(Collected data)
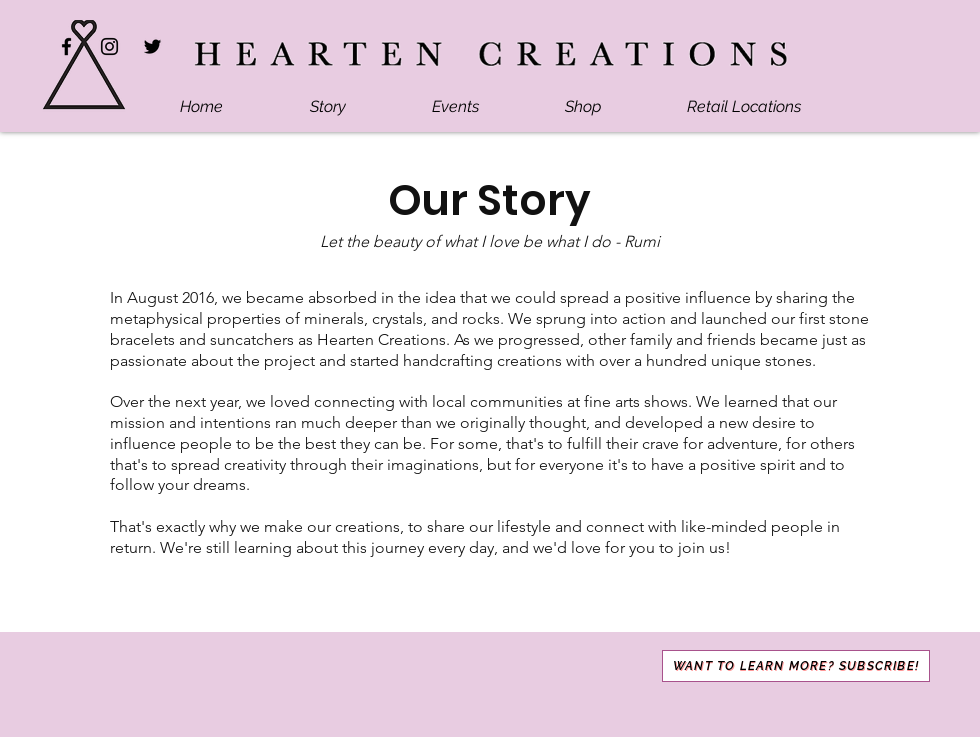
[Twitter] (152, 46)
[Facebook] (66, 46)
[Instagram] (109, 46)
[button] (796, 666)
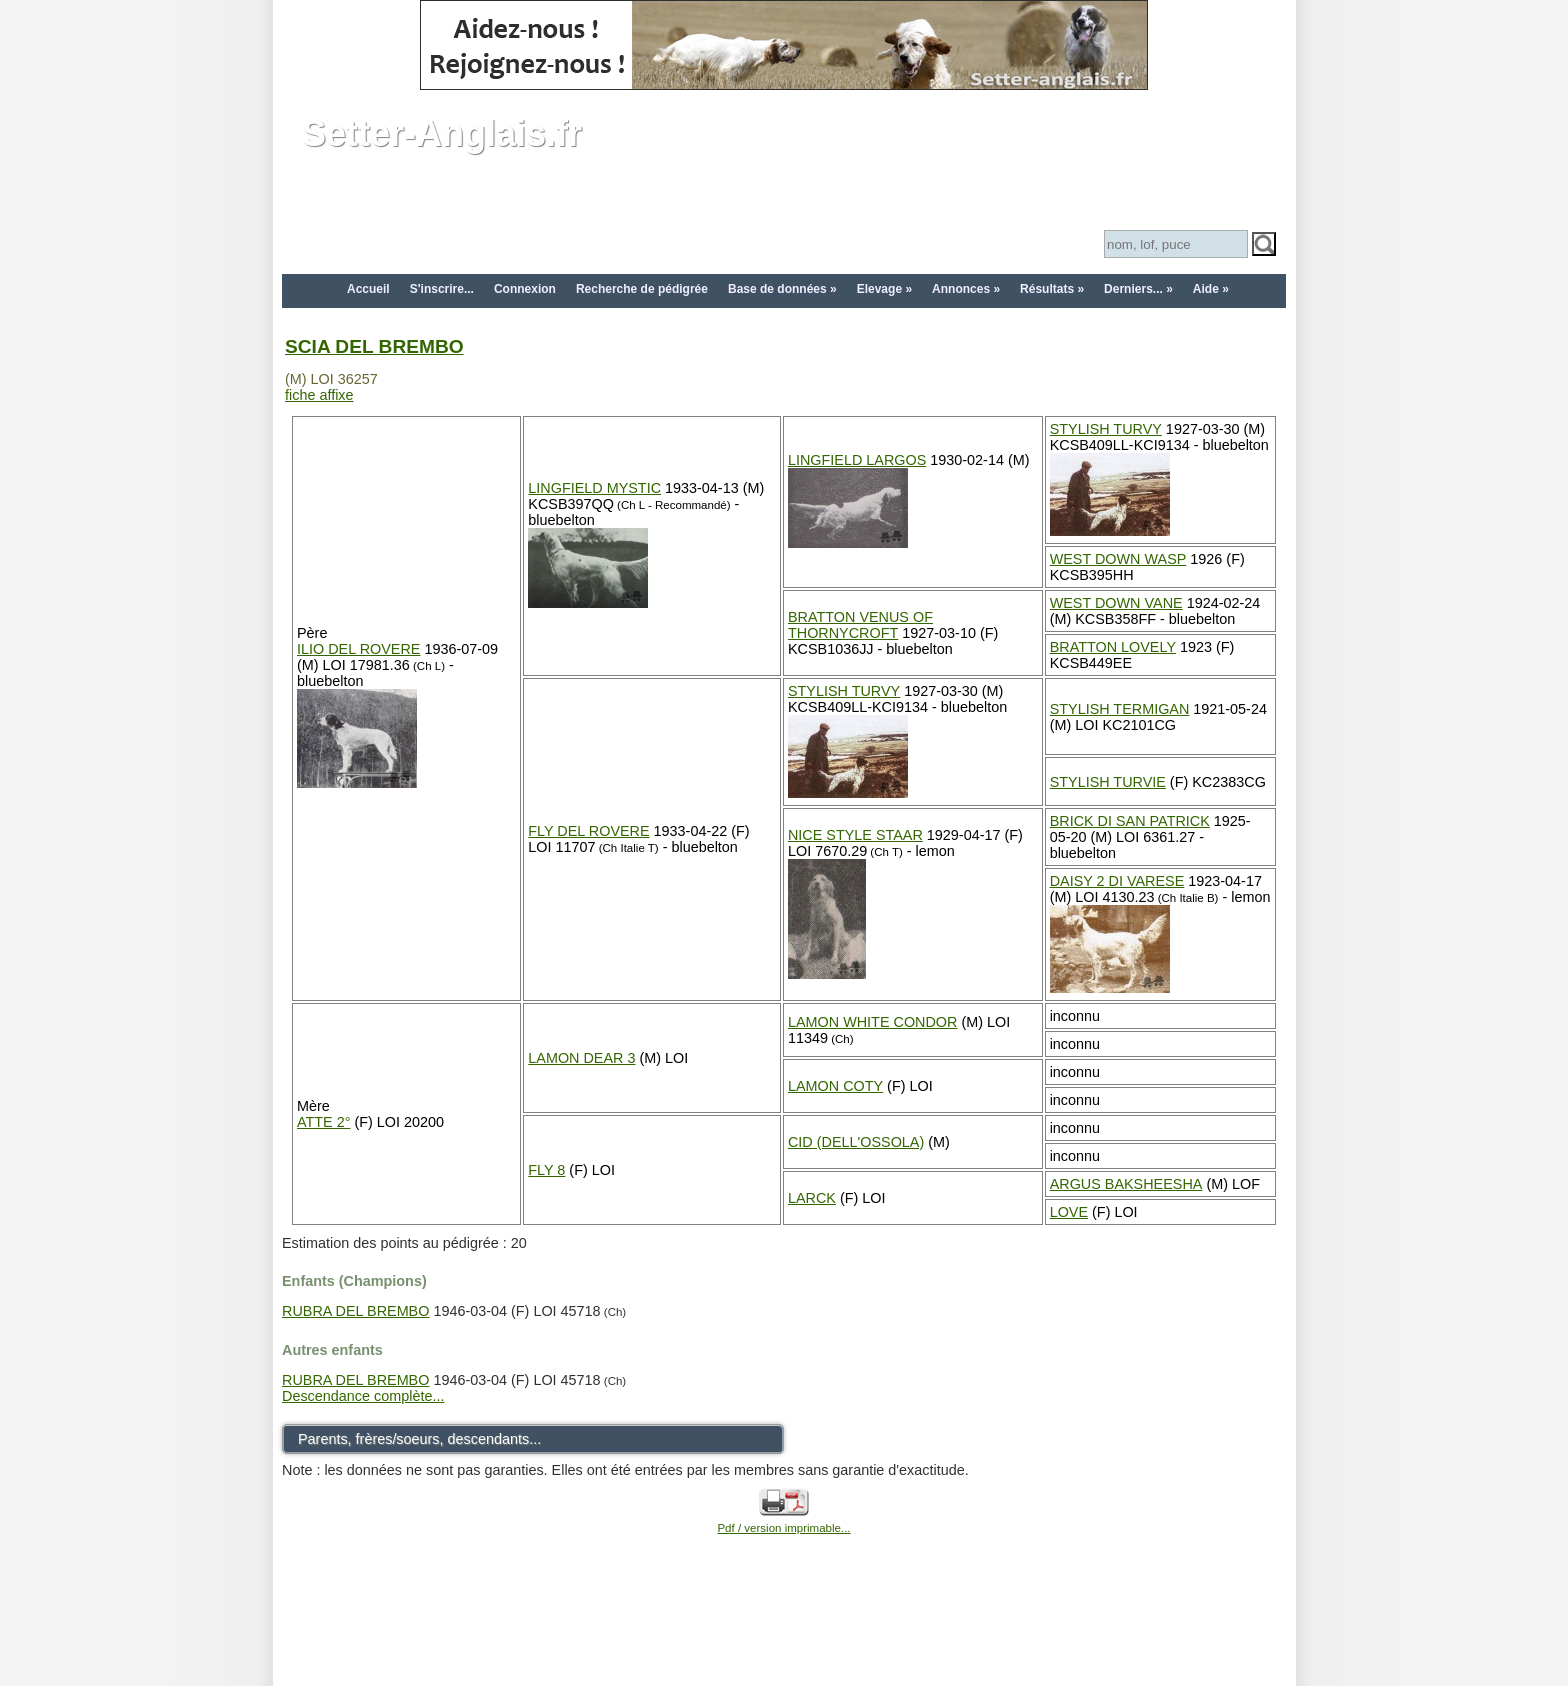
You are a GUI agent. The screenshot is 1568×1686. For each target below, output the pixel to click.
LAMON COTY (835, 1086)
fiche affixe (319, 395)
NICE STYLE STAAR (855, 835)
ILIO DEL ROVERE (358, 649)
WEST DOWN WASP (1118, 559)
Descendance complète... (363, 1396)
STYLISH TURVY (1106, 429)
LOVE (1069, 1212)
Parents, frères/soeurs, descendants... (419, 1439)
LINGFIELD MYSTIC (594, 488)
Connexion (525, 289)
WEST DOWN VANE (1116, 603)
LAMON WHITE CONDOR (873, 1022)
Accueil (368, 289)
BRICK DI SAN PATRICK (1130, 821)
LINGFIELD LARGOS (857, 460)
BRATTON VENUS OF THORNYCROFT (860, 625)
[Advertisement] (784, 1638)
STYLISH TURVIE (1108, 782)
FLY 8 (546, 1170)
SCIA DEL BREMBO (374, 346)
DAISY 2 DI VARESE (1117, 881)
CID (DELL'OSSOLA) (856, 1142)
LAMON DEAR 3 (581, 1058)
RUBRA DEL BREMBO (355, 1311)
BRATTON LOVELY (1113, 647)
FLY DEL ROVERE (588, 831)
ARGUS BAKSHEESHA (1126, 1184)
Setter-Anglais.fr (442, 133)
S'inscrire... (442, 289)
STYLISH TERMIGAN (1120, 709)
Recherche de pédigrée (642, 289)
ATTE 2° (323, 1122)
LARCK (812, 1198)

DESCRIPTION OF THE TASK. Take each line above that holds the string "LAMON" and copy it.

SOLVED PROBLEM.
LAMON COTY (835, 1086)
LAMON WHITE CONDOR (873, 1022)
LAMON DEAR 3 (581, 1058)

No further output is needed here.